▶ Work instruction
Your task is to extract every entry that follows word for word while excluding the pictures.

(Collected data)

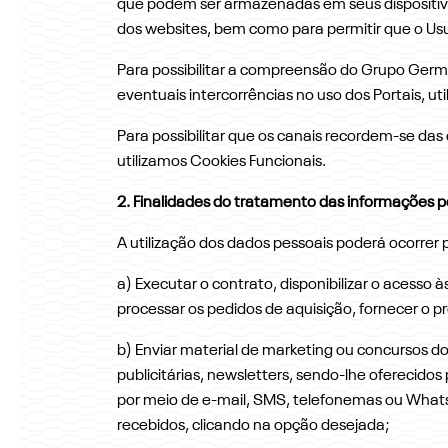
que podem ser armazenadas em seus dispositiv
dos websites, bem como para permitir que o Usuá
Para possibilitar a compreensão do Grupo Germâ
eventuais intercorrências no uso dos Portais, 
Para possibilitar que os canais recordem-se da
utilizamos Cookies Funcionais.
2. Finalidades do tratamento das informações p
A utilização dos dados pessoais poderá ocorrer 
a) Executar o contrato, disponibilizar o acesso 
processar os pedidos de aquisição, fornecer o pro
b) Enviar material de marketing ou concursos 
publicitárias, newsletters, sendo-lhe oferecido
por meio de e-mail, SMS, telefonemas ou WhatsA
recebidos, clicando na opção desejada;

▶ Your response
que podem ser armazenadas em seus dispositiv
dos websites, bem como para permitir que o Usuá
Para possibilitar a compreensão do Grupo Germâ
eventuais intercorrências no uso dos Portais, 
Para possibilitar que os canais recordem-se da
utilizamos Cookies Funcionais.
2. Finalidades do tratamento das informações p
A utilização dos dados pessoais poderá ocorrer 
a) Executar o contrato, disponibilizar o acesso 
processar os pedidos de aquisição, fornecer o pro
b) Enviar material de marketing ou concursos 
publicitárias, newsletters, sendo-lhe oferecido
por meio de e-mail, SMS, telefonemas ou WhatsA
recebidos, clicando na opção desejada;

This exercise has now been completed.